Hard times for open data

Monika Ermert, Heise, Intellectual Property Watch, VDI-Nachrichten, Germany

PUBLISHED ON: 15 Jul 2013

Despite a flurry of open data projects, declarations and commitments, real open data progress is slow, and the prospects for genuine openness do not look so bright.

The G8 countries at their Summit in Northern Ireland (June 17-18 2013) passed an Open Data Declaration, the European Union is just finalising additions to the 2003 Public Sector Information Directive and more and more national and regional open data portals are put online. Still, open data experts have pointed to the many shortcomings of concepts, and much more of political commitment to real openness on the side of governments. Amidst continued revelations about secret government spying on - among other - EU citizens, it seems important to introduce clear distinctions when looking at what open data means.

At the end of June 2013, open data was presented as a done deal when the powerful G8 countries (US, UK, Canada, Russia, France, Germany, Italy and Japan) signed a Charter on Open Data, thereby committing themselves to adopting and further implementing open data policies at home and, regularly checking on progress. The much publicised Charter contains five basic principles, namely “open data by default, quality and quantity, usable by all, releasing data for improved governance, releasing data for innovation.”

Commitments and problems in their application

Until 2015, so the declaration, activities about standardised metadata, open formats and the opening up of government collected information shall be complete. Sounds good, say the expert non-governmental organisations, including the Open Knowledge Foundation and the Sunlight Foundation.

At the same time, they who push for the development of standard tools are wary. Experiences with a series of open data policies suggest “some likely challenges“ were the “limits of a head of state's voluntary commitment in affecting civil servants”, but also the “the difficulty in articulating 'high value' data (in even a single country context)”.  

Similarly, research associate Christian Heise warned in his Open Knowledge Foundation blog comment, that beyond the first euphoria one had to wait and see if the declaration was more than lip service. When Germany announced the start of govdata.de a coalition of open data organisations and activists published stern warnings on not-your-govdata.de. They warned about building in shortcomings into the web platform from the start by, for example, using special licences instead of standardised licences that support “open“ in a broadly accepted definition. Also civil law standards licensing is much more useful than granting usage rights based on administrative law procedures, the activists say.

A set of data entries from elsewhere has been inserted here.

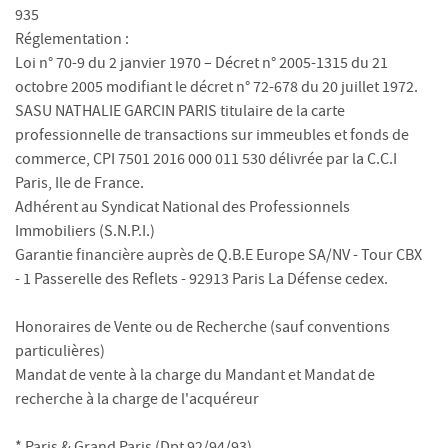
935
Réglementation :
Loi n° 70-9 du 2 janvier 1970 – Décret n° 2005-1315 du 21
octobre 2005 modifiant le décret n° 72-678 du 20 juillet 1972.
SASU NATHALIE GARCIN PARIS titulaire de la carte
professionnelle de transactions sur immeubles et fonds de
commerce, CPI 7501 2016 000 011 530 délivrée par la C.C.I
Paris, Ile de France.
Adhérent au Syndicat National des Professionnels
Immobiliers (S.N.P.I.)
Garantie financière auprès de Q.B.E Europe SA/NV - Tour CBX
- 1 Passerelle des Reflets - 92913 Paris La Défense cedex.
Honoraires de Vente ou de Recherche (sauf conventions
particulières)
Mandat de vente à la charge du Mandant et Mandat de
recherche à la charge de l'acquéreur
* Paris & Grand Paris (Dpt 92/94/93)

Data census reveals some shortcomings

According to the open data census by the Open Knowledge Foundation, Germany is in good company when it comes to a slow pace with regard to the “open data“-revolution. The data census, which is still in an early stadium, ranks the UK high up in the list, behind just Norway, the US and Denmark. Norway did receive 54 of 60 possible points (with shortcomings noted in the access to government budget, national maps, legislation and the company register), the same number as the US (shortcomings with election results, legislation, the company register and postal codes). Norway's leading role might result not the least from its interest in integrating developers more closely, reflected in its use of Californian developer platform Github to create open data tools.

While Denmark and Sweden are in the upper echelon of the census, some additions to the class of black sheep with less than forty points are unexpected: the Czech Republic, Ireland, Slovenia and, way down, Finland (15 of 60 points only, with several categories where no data was available for the ranking).

Right time for open data projects?

That the US and the UK - major targets of the recent anger over secret surveillance programmes - rank so high with thousands of data catalogues available and, in the case of the UK, a warmly welcomed licence (the OGLv2.0) clearly illustrates the disconnect between open data push and transparency. In their University of California paper, US researchers Harlan Yu and David Robinson call it “the new ambiguity of 'open government'' and write that “open data technologies can also enhance service delivery in any regime, even an opaque one.” Governments might be able to take credit for increased public accountability “simply be delivering open data technology,” they write.

While the academic debate on this (see also Transparent Citizens, Invisible Government) is in full swing, The Guardian’s currently much quoted journalist Glenn Greenwald is much more blunt: “The way things are supposed to work,” Greenwald wrote, “is that we're supposed to know virtually everything about what they do: that's why they're called 'public' servants. They're supposed to know virtually nothing about what we do: that's why we're called 'private' individuals.”

So is it the right time to talk open data and open government projects anyway? Or is it the worst time? The closing panel at the Berlin Open Data Day (24 June 2013) argued strongly in favour of pushing ahead. The time is always right, said the panelists... even in times where leaks provide for a big information feed, one should add.